İşte biz de hep bunu söylüyorduk zaten. Recep Bey, Malatya’da bir kez de kendileri “teyit” etmiş oldular. Dillere destan pervasızlığının nedeni, yapıp ettiği her şeyde arkasında halkın olduğuna inanmasından kaynaklanıyor. Bunun tek ölçü olduğuna inanmışlığın verdiği rahatlıkla da “demokrasiyi” takmamaya, içinde yer aldığımız coğrafyada işleri karıştırmaya devam ediyor.

Üç gün önce Malatya’da “dünyaya meydan okurken arkamda tüm Türkiye halkının ve Malatya’lı kardeşlerimin olduğunu biliyorum” demesinden de gayet iyi anlaşıldığı gibi Erdoğan buna çok güveniyor. “Malatya’lı kardeşleri” bilmem ama “tüm Türkiye” beyefendinin arkasında mı tartışılır elbette. Yine de varsayalım ki dediği gibi herkes arkasında olsun, bu iyi bir şey midir peki?

Hayır değil. Tüm baskıcı uygulamalarını, demokratik olmayan tutumunu “halk da destekliyor” gerekçesine bağlamak tüm diktatörlerde görülen bir tavır. Böyle cümlelerle değilse bile Hitler de benzeri kelamları ederdi, derler: “Almanya arkamda”.

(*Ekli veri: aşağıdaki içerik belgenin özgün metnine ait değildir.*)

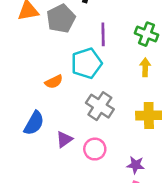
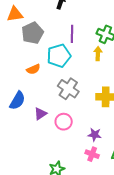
gray pentagon: (61, 19) -> (33, 33), moved
yellow arrow: (145, 67) -> (98, 54), moved

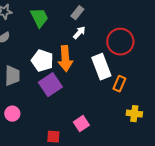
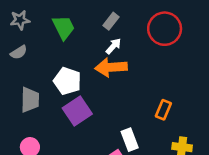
red circle: (120, 42) -> (165, 29), moved
orange arrow: (65, 59) -> (111, 67), moved, turned 90
white rectangle: (101, 67) -> (130, 140), moved, size x0.7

Bu tarafıyla en çok da İran’ın eski Cumhurbaşkanı Mahmud Ahmedinejat’a benziyor Recep Bey. O da tüm dünyayı en ateşli konuşmalarını yaptığı, (“dünyaya meydan okuduğu”) Tahran Camii’nin cemaati sandığı için esip gürlerdi hep. Dünyanın sadece tek bir “kamuoyu”ndan ibaret olmadığını anlayamadı hiç. Bu yüzden de borsaları dalgalandırmanın dışında bir etkisi de olmadı zaten. Kuru gürültüye pabuç bırakmayan bir gerçeklik var dünyada..

Halk sahiden arkasında mıdır Recep Bey’in? Her meseleyi çözebilecek bir maharete sahip, örneğin, “sallandıracaksın üç beş kişiyi, bak bakalım bir daha yapıyorlar mı?” basitliğinde çözüm önerileri olan “halk” elbette arkasındadır. Çünkü Recep Bey’in de kimi çözüm önerileri “halk”ınkiler kadar basit. Daha dün, “her işadamı birer kişi alsa işsizlik çözülür” dememiş miydi? Bunun gerçekten işsizliğe çözüm olacağını sanan dünya kadar “halk” ile “Malatyalı kardeşler” var. “Halkın” öfkesine denk düşen kelam eden her egemen arkasında bir halk bulur. Dağınık Almanya’yı tek bir ulusa çevirmeyi başaran büyük Prusyalı Otto van Bismarck, o birliği “kanla/kılıçla” (kendi sözüdür) oluşturduğunda neredeyse tüm “halk” arkasındaydı. İşin içinde “boğazlama, yok etme, şiddet yoluyla hizaya getirme” olsun yeter ki, kendi öfkelerine denk düştüğü için buna destek de onay da veren “halk” da “kardeş” de bulunur her zaman.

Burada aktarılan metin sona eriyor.